==== Given data ====

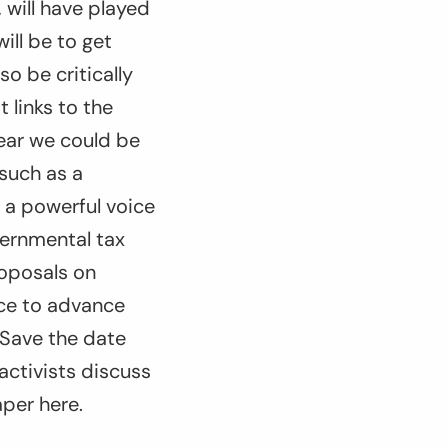
 will have played
ill be to get
o be critically
 links to the
year we could be
 such as a
 a powerful voice
vernmental tax
roposals on
nce to advance
 Save the date
activists discuss
aper here.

====

### Action item
Could you write out all the records exactly, without the pictures?

### Response to the task
 will have played
ill be to get
o be critically
 links to the
year we could be
 such as a
 a powerful voice
vernmental tax
roposals on
nce to advance
 Save the date
activists discuss
aper here.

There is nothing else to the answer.